■ Saved entries:
------------------------------------------------

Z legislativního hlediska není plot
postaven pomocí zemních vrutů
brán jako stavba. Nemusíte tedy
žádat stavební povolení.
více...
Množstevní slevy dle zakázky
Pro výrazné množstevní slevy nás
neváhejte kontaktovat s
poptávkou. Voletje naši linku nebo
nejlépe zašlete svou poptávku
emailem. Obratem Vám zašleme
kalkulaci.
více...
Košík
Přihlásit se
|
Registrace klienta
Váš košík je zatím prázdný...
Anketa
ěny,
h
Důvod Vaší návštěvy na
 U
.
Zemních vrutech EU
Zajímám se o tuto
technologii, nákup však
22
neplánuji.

------------------------------------------------

■ Your assignment: Transcribe the full set of records without altering a single character.

■ Solution:
Z legislativního hlediska není plot
postaven pomocí zemních vrutů
brán jako stavba. Nemusíte tedy
žádat stavební povolení.
více...
Množstevní slevy dle zakázky
Pro výrazné množstevní slevy nás
neváhejte kontaktovat s
poptávkou. Voletje naši linku nebo
nejlépe zašlete svou poptávku
emailem. Obratem Vám zašleme
kalkulaci.
více...
Košík
Přihlásit se
|
Registrace klienta
Váš košík je zatím prázdný...
Anketa
ěny,
h
Důvod Vaší návštěvy na
 U
.
Zemních vrutech EU
Zajímám se o tuto
technologii, nákup však
22
neplánuji.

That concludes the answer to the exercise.